The Republican Party formed in 1854 to oppose the extension of slavery. Many of the people who joined the new party were "Conscience Whigs," northern Whigs dissatisfied with their party's attempts to restrain slavery's growth.
Southern Whigs who supported slavery had long fought with northern Whigs who opposed the institution, but the party remained together through the strong personalities of its leaders and agreement on other issues. However, the Kansas-Nebraska Act of 1854, which gave territories the right to vote on whether to allow slavery, ripped the Whigs apart. A group of slavery opponents began meeting in 1854 to form a new party, and on March 20, 1854, they formed the Republican Party.
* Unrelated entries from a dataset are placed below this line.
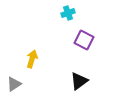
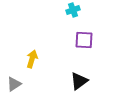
cyan cross: moved 5 px right, 3 px up
purple square: rotated 24 degrees counterclockwise
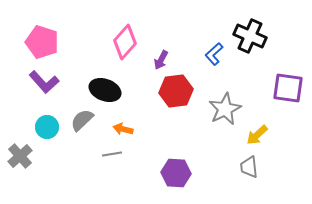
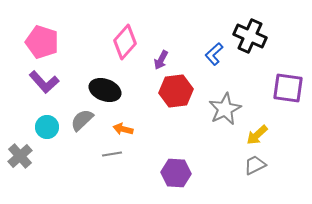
gray trapezoid: moved 6 px right, 2 px up; rotated 70 degrees clockwise
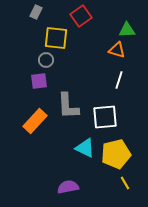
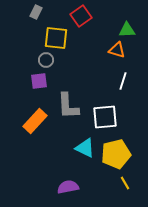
white line: moved 4 px right, 1 px down
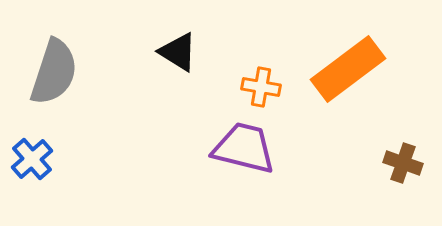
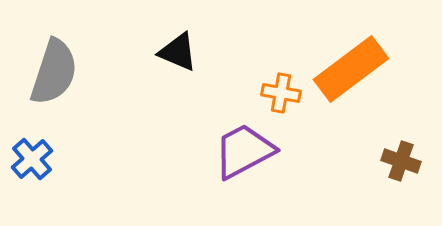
black triangle: rotated 9 degrees counterclockwise
orange rectangle: moved 3 px right
orange cross: moved 20 px right, 6 px down
purple trapezoid: moved 3 px down; rotated 42 degrees counterclockwise
brown cross: moved 2 px left, 2 px up
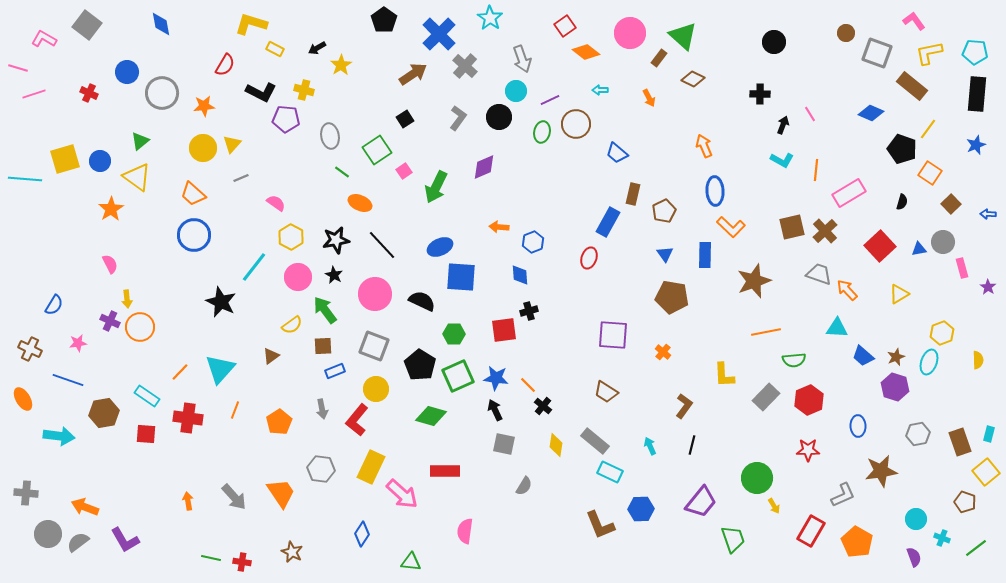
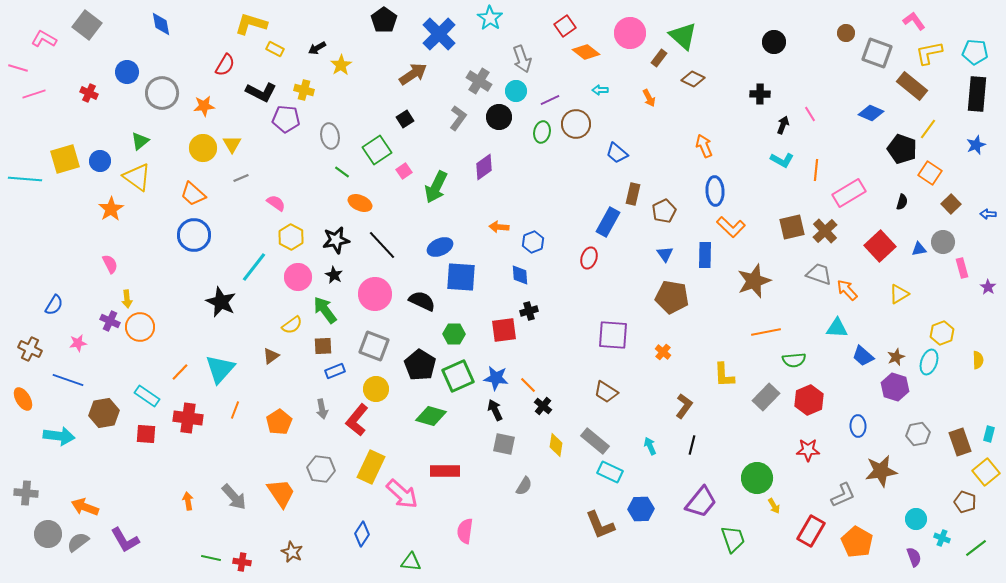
gray cross at (465, 66): moved 14 px right, 15 px down; rotated 10 degrees counterclockwise
yellow triangle at (232, 144): rotated 12 degrees counterclockwise
purple diamond at (484, 167): rotated 12 degrees counterclockwise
Although opposition to the expansion to slavery was their primary organizing issue, they also supported a number of related policies. They believed in giving western land to American farmers instead of selling it to pro-slavery plantation owners. Supporters of the new party also believed that a free market in labor encouraged civic virtue and economic growth. This new party attracted disgruntled northern Whigs, northern anti-slavery Democrats and members of the Free Soil and American Parties.
Though the Republicans did not win the 1856 presidential election, their nominee John C. Fremont did win 11 northern states. Four years later, the Republicans nominated Abraham Lincoln. Though he promised only to stop the expansion of slavery, the southern states seceded. This secession caused the Civil War, which in turn led to the entire abolition of slavery in the United States.